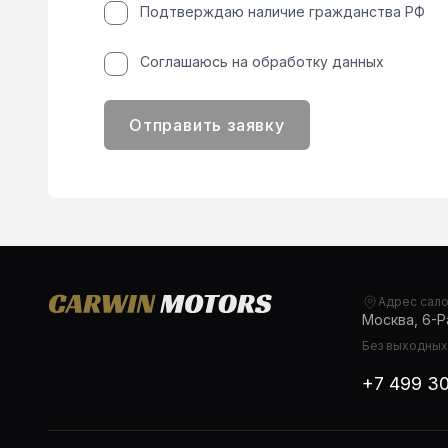
Подтверждаю наличие гражданства РФ
Соглашаюсь на обработку данных
Отправить заявку
Адрес сал
Москва, 6-Ра
Без выходных,
+7 499 3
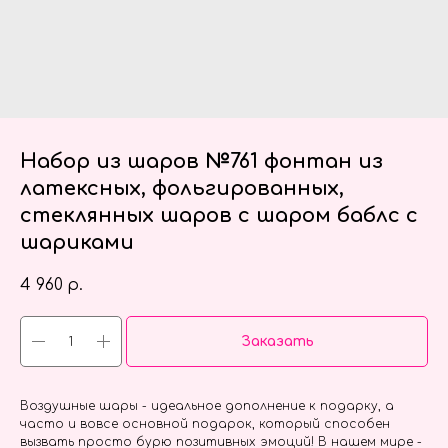
Набор из шаров №761 фонтан из
латексных, фольгированных,
стеклянных шаров с шаром баблс с
шариками
4 960
р.
Заказать
Воздушные шары - идеальное дополнение к подарку, а
часто и вовсе основной подарок, который способен
вызвать просто бурю позитивных эмоций! В нашем мире -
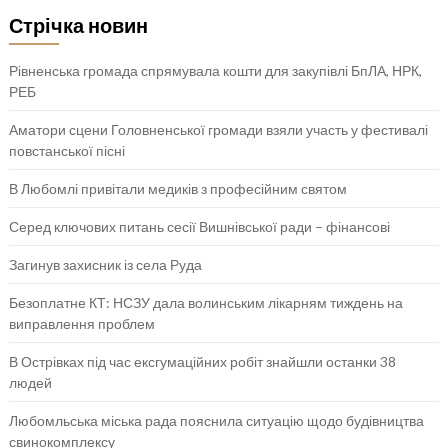
Стрічка новин
Рівненська громада спрямувала кошти для закупівлі БпЛА, НРК,
РЕБ
Аматори сцени Головненської громади взяли участь у фестивалі
повстанської пісні
В Любомлі привітали медиків з професійним святом
Серед ключових питань сесії Вишнівської ради – фінансові
Загинув захисник із села Руда
Безоплатне КТ: НСЗУ дала волинським лікарням тиждень на
виправлення проблем
В Острівках під час ексгумаційних робіт знайшли останки 38
людей
Любомльська міська рада пояснила ситуацію щодо будівництва
свинокомплексу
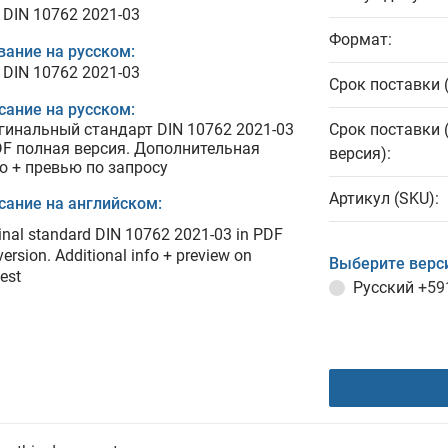
 DIN 10762 2021-03
Формат:
вание на русском:
 DIN 10762 2021-03
Срок поставки 
сание на русском:
гинальный стандарт DIN 10762 2021-03
Срок поставки 
DF полная версия. Дополнительная
версия):
о + превью по запросу
Артикул (SKU):
сание на английском:
inal standard DIN 10762 2021-03 in PDF
 version. Additional info + preview on
Выберите верс
est
Русский
+59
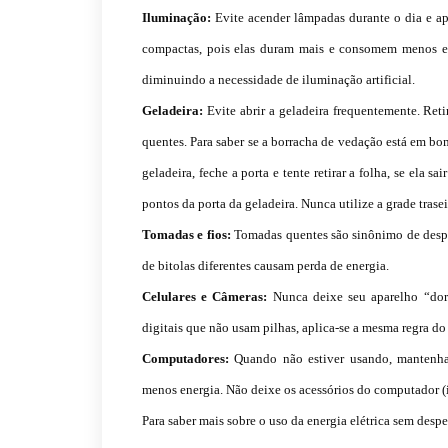
Iluminação:
Evite acender lâmpadas durante o dia e ap
compactas, pois elas duram mais e consomem menos ener
diminuindo a necessidade de iluminação artificial.
Geladeira:
Evite abrir a geladeira frequentemente. Ret
quentes. Para saber se a borracha de vedação está em bom
geladeira, feche a porta e tente retirar a folha, se ela s
pontos da porta da geladeira. Nunca utilize a grade trase
Tomadas e fios:
Tomadas quentes são sinônimo de desper
de bitolas diferentes causam perda de energia.
Celulares e Câmeras:
Nunca deixe seu aparelho “dormi
digitais que não usam pilhas, aplica-se a mesma regra do
Computadores:
Quando não estiver usando, mantenha
menos energia. Não deixe os acessórios do computador (i
Para saber mais sobre o uso da energia elétrica sem despe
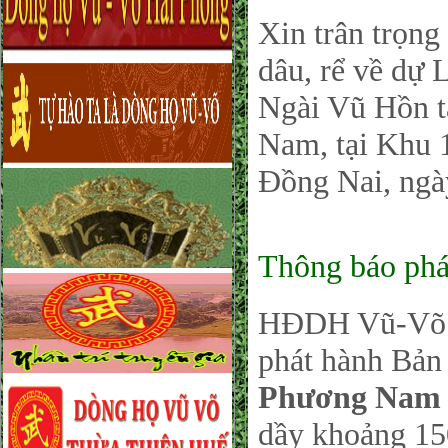
Xin trân trọng
dâu, rể về dự
Ngài Vũ Hồn t
Nam, tại Khu 
Đồng Nai, ngà
Thông báo phá
HĐDH Vũ-Võ P
phát hành Bản 
Phương Nam 
dầy khoảng 150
◇ ◇ ◇
- Exercise objective
Print the entries above word for word, without pictures.

- Solution
Подтверждаю наличие гражданства РФ
Соглашаюсь на обработку данных
Отправить заявку
Адрес сал
Москва, 6-Ра
Без выходных,
+7 499 3
Набор из шаров №761 фонтан из
латексных, фольгированных,
стеклянных шаров с шаром баблс с
шариками
4 960
р.
Заказать
Воздушные шары - идеальное дополнение к подарку, а
часто и вовсе основной подарок, который способен
вызвать просто бурю позитивных эмоций! В нашем мире -
Стрічка новин
Рівненська громада спрямувала кошти для закупівлі БпЛА, НРК,
РЕБ
Аматори сцени Головненської громади взяли участь у фестивалі
повстанської пісні
В Любомлі привітали медиків з професійним святом
Серед ключових питань сесії Вишнівської ради – фінансові
Загинув захисник із села Руда
Безоплатне КТ: НСЗУ дала волинським лікарням тиждень на
виправлення проблем
В Острівках під час ексгумаційних робіт знайшли останки 38
людей
Любомльська міська рада пояснила ситуацію щодо будівництва
свинокомплексу
 DIN 10762 2021-03
Формат:
вание на русском:
 DIN 10762 2021-03
Срок поставки 
сание на русском:
гинальный стандарт DIN 10762 2021-03
Срок поставки 
DF полная версия. Дополнительная
версия):
о + превью по запросу
Артикул (SKU):
сание на английском:
inal standard DIN 10762 2021-03 in PDF
 version. Additional info + preview on
Выберите верс
est
Русский
+59
Iluminação:
Evite acender lâmpadas durante o dia e ap
compactas, pois elas duram mais e consomem menos ener
diminuindo a necessidade de iluminação artificial.
Geladeira:
Evite abrir a geladeira frequentemente. Ret
quentes. Para saber se a borracha de vedação está em bom
geladeira, feche a porta e tente retirar a folha, se ela s
pontos da porta da geladeira. Nunca utilize a grade trase
Tomadas e fios:
Tomadas quentes são sinônimo de desper
de bitolas diferentes causam perda de energia.
Celulares e Câmeras:
Nunca deixe seu aparelho “dormi
digitais que não usam pilhas, aplica-se a mesma regra do
Computadores:
Quando não estiver usando, mantenha
menos energia. Não deixe os acessórios do computador (i
Para saber mais sobre o uso da energia elétrica sem despe
Xin trân trọng
dâu, rể về dự
Ngài Vũ Hồn t
Nam, tại Khu 
Đồng Nai, ngà
Thông báo phá
HĐDH Vũ-Võ P
phát hành Bản 
Phương Nam 
dầy khoảng 150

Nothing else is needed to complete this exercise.